§ **Work order**
Copy only what lies from the line containing "なくてサラサラでした！" through the line containing "vous présenter nos" in the entries below, keeping both end lines exact and dropping every picture.

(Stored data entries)

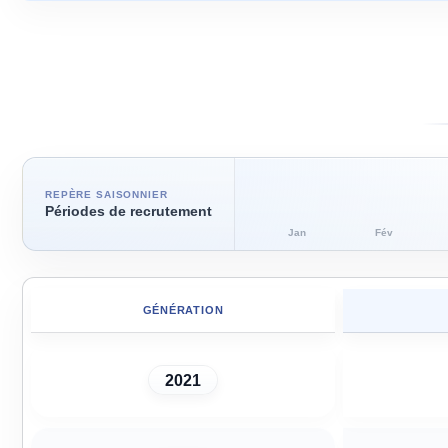
REPÈRE SAISONNIER
Périodes de recrutement
Jan
Fév
GÉNÉRATION
2021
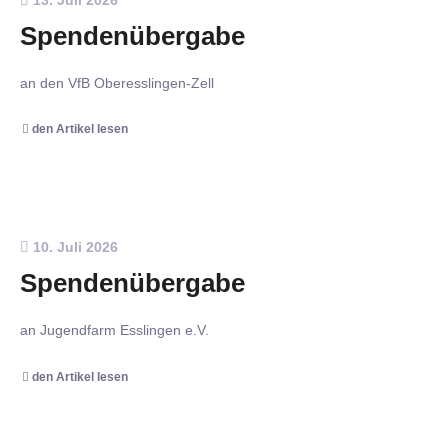
Spendenübergabe
an den VfB Oberesslingen-Zell
den Artikel lesen
10. Juli 2026
Spendenübergabe
an Jugendfarm Esslingen e.V.
den Artikel lesen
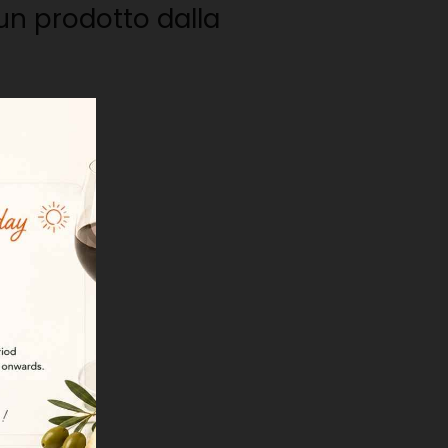
n prodotto dalla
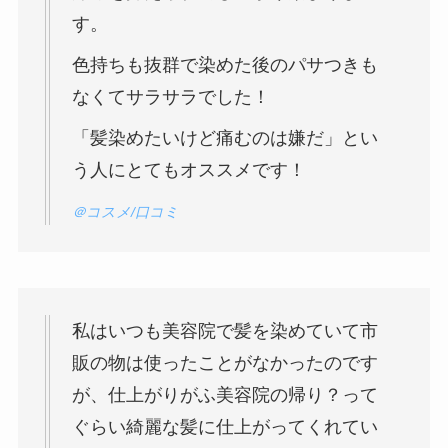
す。
色持ちも抜群で染めた後のパサつきも
なくてサラサラでした！
「髪染めたいけど痛むのは嫌だ」とい
う人にとてもオススメです！
＠コスメ/口コミ
私はいつも美容院で髪を染めていて市
販の物は使ったことがなかったのです
が、仕上がりがふ美容院の帰り？って
ぐらい綺麗な髪に仕上がってくれてい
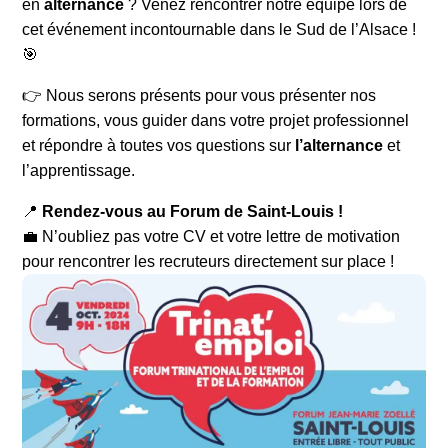
en
alternance
? Venez rencontrer notre équipe lors de
cet événement incontournable dans le Sud de l’Alsace !
🎯
👉 Nous serons présents pour vous présenter nos
formations, vous guider dans votre projet professionnel
et répondre à toutes vos questions sur
l’alternance
et
l’apprentissage.
📍
Rendez-vous au Forum de Saint-Louis !
💼 N’oubliez pas votre CV et votre lettre de motivation
pour rencontrer les recruteurs directement sur place !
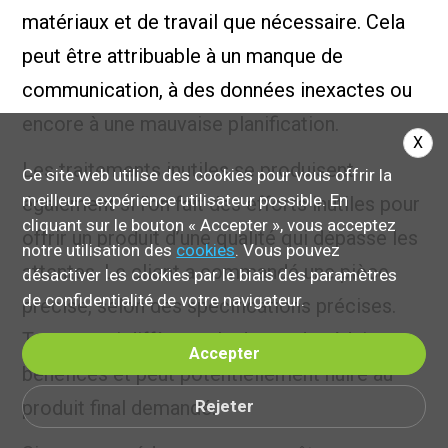
matériaux et de travail que nécessaire. Cela
peut être attribuable à un manque de
communication, à des données inexactes ou
encore à une mauvaise planification.
X
Les traitements inutiles se produisent
Ce site web utilise des cookies pour vous offrir la
meilleure expérience utilisateur possible. En
également si l’on fait des efforts inutiles pour
cliquant sur le bouton « Accepter », vous acceptez
offrir un produit d’une qualité qui dépasse les
notre utilisation des
cookies
. Vous pouvez
attentes. Le client a commandé une pièce
désactiver les cookies par le biais des paramètres
de confidentialité de votre navigateur.
précise, selon des spécifications précises.
Tout ce qui diffère ce la demande réduit vos
Accepter
bénéfices et peut potentiellement nuire au
produit final demandé.
Rejeter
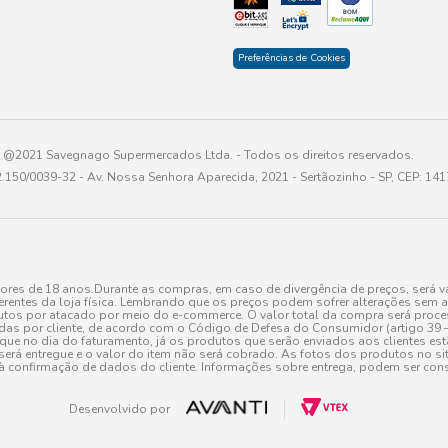
Preferências de Cookies
@2021 Savegnago Supermercados Ltda. - Todos os direitos reservados.
2.150/0039-32 - Av. Nossa Senhora Aparecida, 2021 - Sertãozinho - SP, CEP: 14
res de 18 anos.Durante as compras, em caso de divergência de preços, será vá
erentes da loja física. Lembrando que os preços podem sofrer alterações sem av
tos por atacado por meio do e-commerce. O valor total da compra será processa
r cliente, de acordo com o Código de Defesa do Consumidor (artigo 39 – I CDC,
toque no dia do faturamento, já os produtos que serão enviados aos clientes e
será entregue e o valor do item não será cobrado. As fotos dos produtos no sit
à confirmação de dados do cliente. Informações sobre entrega, podem ser cons
Desenvolvido por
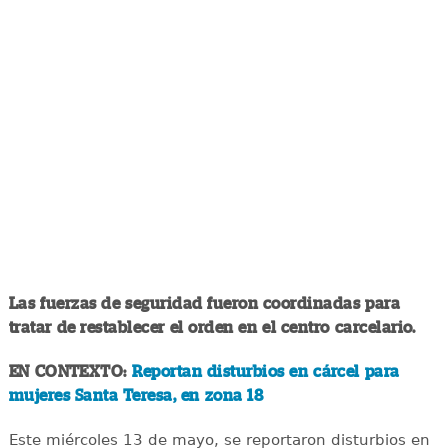
Las fuerzas de seguridad fueron coordinadas para
tratar de restablecer el orden en el centro carcelario.
EN CONTEXTO:
Reportan disturbios en cárcel para
mujeres Santa Teresa, en zona 18
Este miércoles 13 de mayo, se reportaron disturbios en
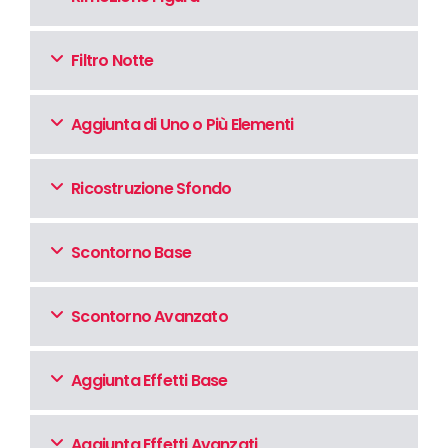
Filtro Notte
Aggiunta di Uno o Più Elementi
Ricostruzione Sfondo
Scontorno Base
Scontorno Avanzato
Aggiunta Effetti Base
Aggiunta Effetti Avanzati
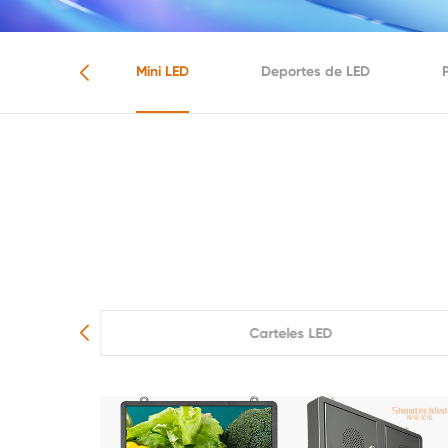
ler de LED
Mini LED
Deportes de LED
Carteles LED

§ **Solution**
なくてサラサラでした！
「髪染めたいけど痛むのは嫌だ」とい
う人にとてもオススメです！
＠コスメ/口コミ
私はいつも美容院で髪を染めていて市
販の物は使ったことがなかったのです
が、仕上がりがふ美容院の帰り？って
ぐらい綺麗な髪に仕上がってくれてい
en
alternance
? Venez rencontrer notre équipe lors de
cet événement incontournable dans le Sud de l’Alsace !
🎯
👉 Nous serons présents pour vous présenter nos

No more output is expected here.